Task data:

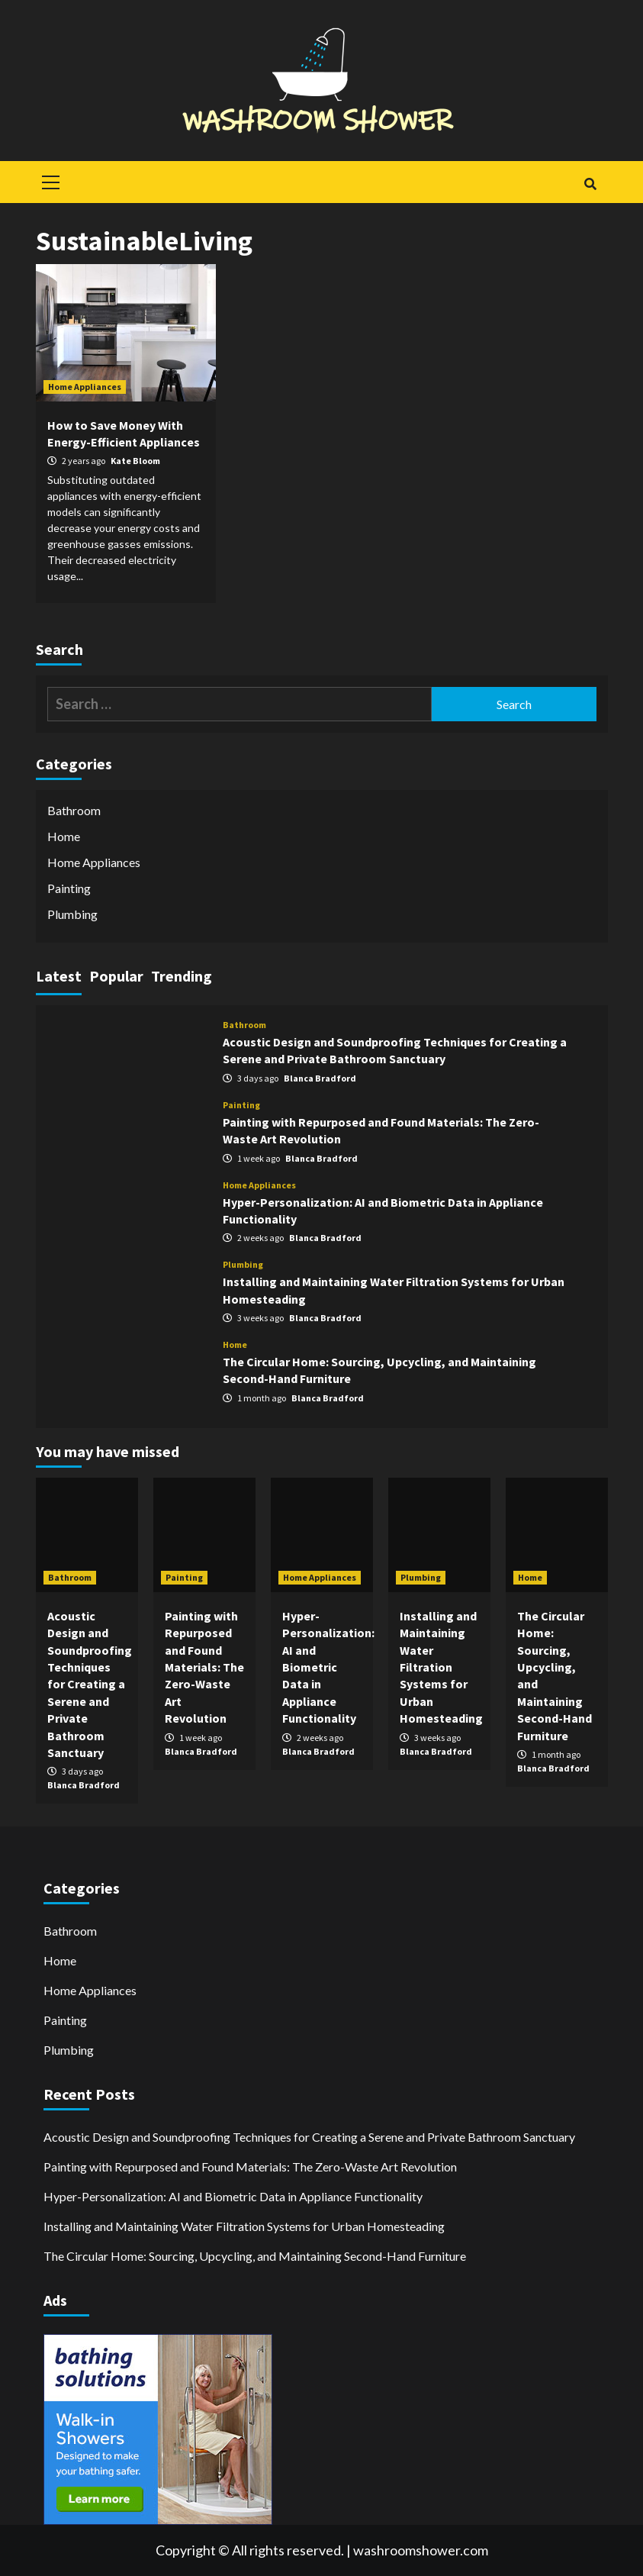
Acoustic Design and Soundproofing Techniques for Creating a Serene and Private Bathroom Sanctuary (89, 1684)
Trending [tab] (181, 975)
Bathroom (74, 810)
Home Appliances (84, 386)
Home (63, 836)
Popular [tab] (116, 975)
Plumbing (72, 914)
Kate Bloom (135, 460)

Directions: Produce an exact transcription of the lines from the one containing "Trending [tab] (181, 975)" through the end of the records, both included, and no other lines.

Solution to the exercise:
Trending [tab] (181, 975)
Bathroom (74, 810)
Home Appliances (84, 386)
Home (63, 836)
Popular [tab] (116, 975)
Plumbing (72, 914)
Kate Bloom (135, 460)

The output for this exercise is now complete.